Records provided:
== Segment start ==

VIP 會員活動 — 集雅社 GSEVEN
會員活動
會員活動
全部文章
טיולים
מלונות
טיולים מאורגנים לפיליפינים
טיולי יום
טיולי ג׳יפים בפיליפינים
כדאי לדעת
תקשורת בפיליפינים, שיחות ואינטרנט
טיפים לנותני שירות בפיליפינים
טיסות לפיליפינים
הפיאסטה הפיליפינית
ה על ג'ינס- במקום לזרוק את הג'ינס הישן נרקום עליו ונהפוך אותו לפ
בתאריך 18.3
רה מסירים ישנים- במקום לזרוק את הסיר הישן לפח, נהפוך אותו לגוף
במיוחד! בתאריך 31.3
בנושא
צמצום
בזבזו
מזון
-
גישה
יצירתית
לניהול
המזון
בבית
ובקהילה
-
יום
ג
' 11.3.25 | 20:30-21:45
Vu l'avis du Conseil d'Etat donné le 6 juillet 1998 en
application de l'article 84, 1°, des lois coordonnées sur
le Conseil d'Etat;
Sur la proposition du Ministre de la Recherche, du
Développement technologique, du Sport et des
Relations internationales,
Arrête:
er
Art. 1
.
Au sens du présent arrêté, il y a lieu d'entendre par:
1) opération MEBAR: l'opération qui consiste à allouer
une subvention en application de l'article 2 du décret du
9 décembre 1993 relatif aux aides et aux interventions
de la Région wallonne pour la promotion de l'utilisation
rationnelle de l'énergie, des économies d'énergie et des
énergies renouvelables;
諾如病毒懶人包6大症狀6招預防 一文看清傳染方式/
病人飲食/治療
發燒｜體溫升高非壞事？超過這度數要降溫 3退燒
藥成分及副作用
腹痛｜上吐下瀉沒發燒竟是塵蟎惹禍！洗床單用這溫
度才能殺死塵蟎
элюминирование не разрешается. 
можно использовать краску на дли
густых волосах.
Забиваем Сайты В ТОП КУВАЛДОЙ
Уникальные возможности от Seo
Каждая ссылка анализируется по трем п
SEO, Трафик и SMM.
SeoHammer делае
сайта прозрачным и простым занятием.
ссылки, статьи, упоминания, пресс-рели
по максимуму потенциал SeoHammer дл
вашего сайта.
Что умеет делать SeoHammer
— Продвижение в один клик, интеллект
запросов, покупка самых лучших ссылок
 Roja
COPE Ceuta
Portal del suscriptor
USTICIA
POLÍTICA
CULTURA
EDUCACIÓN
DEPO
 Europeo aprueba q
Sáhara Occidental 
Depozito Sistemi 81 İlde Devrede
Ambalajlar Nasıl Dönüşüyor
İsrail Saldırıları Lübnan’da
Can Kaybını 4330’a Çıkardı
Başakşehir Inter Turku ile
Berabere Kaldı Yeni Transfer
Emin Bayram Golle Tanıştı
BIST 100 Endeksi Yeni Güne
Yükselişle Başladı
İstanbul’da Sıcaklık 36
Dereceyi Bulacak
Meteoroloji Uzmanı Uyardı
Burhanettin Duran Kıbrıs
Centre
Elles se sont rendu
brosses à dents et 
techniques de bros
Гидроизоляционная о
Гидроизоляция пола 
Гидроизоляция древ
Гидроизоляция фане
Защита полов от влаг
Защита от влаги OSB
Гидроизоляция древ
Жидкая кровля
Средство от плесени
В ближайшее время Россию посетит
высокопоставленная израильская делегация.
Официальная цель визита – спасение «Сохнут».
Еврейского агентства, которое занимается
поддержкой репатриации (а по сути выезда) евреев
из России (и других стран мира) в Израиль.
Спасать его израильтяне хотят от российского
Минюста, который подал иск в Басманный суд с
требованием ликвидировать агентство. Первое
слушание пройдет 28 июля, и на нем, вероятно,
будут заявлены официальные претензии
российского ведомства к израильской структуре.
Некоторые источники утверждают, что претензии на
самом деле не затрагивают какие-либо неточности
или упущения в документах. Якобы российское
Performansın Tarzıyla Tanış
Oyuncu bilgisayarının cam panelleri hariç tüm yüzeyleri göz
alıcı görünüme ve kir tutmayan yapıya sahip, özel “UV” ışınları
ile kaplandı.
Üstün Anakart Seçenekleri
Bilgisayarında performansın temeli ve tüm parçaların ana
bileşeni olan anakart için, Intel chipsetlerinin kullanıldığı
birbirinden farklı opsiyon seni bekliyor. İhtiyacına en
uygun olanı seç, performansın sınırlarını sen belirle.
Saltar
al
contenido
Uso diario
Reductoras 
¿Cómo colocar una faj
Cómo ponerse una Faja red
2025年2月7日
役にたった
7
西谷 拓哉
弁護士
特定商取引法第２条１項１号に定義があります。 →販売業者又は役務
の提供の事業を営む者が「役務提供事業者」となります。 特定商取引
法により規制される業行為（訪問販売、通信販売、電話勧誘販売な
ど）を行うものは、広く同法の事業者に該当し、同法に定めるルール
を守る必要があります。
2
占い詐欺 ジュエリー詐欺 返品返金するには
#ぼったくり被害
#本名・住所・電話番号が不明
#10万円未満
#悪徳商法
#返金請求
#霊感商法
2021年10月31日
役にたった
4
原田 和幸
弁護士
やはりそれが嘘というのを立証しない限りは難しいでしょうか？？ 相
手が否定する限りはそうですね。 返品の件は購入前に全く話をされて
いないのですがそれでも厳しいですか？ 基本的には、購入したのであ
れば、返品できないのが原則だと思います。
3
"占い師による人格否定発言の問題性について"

== Segment end ==

Aim of the task: Scan the material and collect every line that contains "בפיליפינים".

Expected answer:
טיולי ג׳יפים בפיליפינים
תקשורת בפיליפינים, שיחות ואינטרנט
טיפים לנותני שירות בפיליפינים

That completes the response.